» **WHAT TO WORK ON**: An exact transcription of all the data is required, with every image removed.

» **GIVEN DATA**:
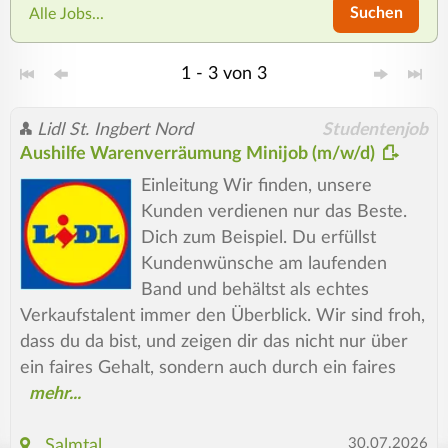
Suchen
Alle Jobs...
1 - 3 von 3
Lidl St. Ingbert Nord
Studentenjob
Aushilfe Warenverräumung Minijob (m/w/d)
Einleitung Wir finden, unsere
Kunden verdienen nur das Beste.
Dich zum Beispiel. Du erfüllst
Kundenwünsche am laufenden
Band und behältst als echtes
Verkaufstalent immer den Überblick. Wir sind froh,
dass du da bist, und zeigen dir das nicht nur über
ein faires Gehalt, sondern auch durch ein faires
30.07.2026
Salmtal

» **ANSWER SECTION**:
Suchen
Alle Jobs...
1 - 3 von 3
Lidl St. Ingbert Nord
Studentenjob
Aushilfe Warenverräumung Minijob (m/w/d)
Einleitung Wir finden, unsere
Kunden verdienen nur das Beste.
Dich zum Beispiel. Du erfüllst
Kundenwünsche am laufenden
Band und behältst als echtes
Verkaufstalent immer den Überblick. Wir sind froh,
dass du da bist, und zeigen dir das nicht nur über
ein faires Gehalt, sondern auch durch ein faires
30.07.2026
Salmtal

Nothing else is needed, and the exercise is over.